» **Material for the task**

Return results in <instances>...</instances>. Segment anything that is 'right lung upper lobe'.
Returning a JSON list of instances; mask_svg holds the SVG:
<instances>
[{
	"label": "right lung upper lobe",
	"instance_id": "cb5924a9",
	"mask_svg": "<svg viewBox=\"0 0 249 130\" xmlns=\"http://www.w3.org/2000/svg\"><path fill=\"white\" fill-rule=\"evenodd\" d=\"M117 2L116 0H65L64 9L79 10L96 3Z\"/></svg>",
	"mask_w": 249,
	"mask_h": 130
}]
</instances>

» **Exercise description**
All entries above must be reproduced without a single change.

» **Answer space**
Return results in <instances>...</instances>. Segment anything that is 'right lung upper lobe'.
Returning a JSON list of instances; mask_svg holds the SVG:
<instances>
[{
	"label": "right lung upper lobe",
	"instance_id": "cb5924a9",
	"mask_svg": "<svg viewBox=\"0 0 249 130\" xmlns=\"http://www.w3.org/2000/svg\"><path fill=\"white\" fill-rule=\"evenodd\" d=\"M117 2L116 0H65L64 9L79 10L96 3Z\"/></svg>",
	"mask_w": 249,
	"mask_h": 130
}]
</instances>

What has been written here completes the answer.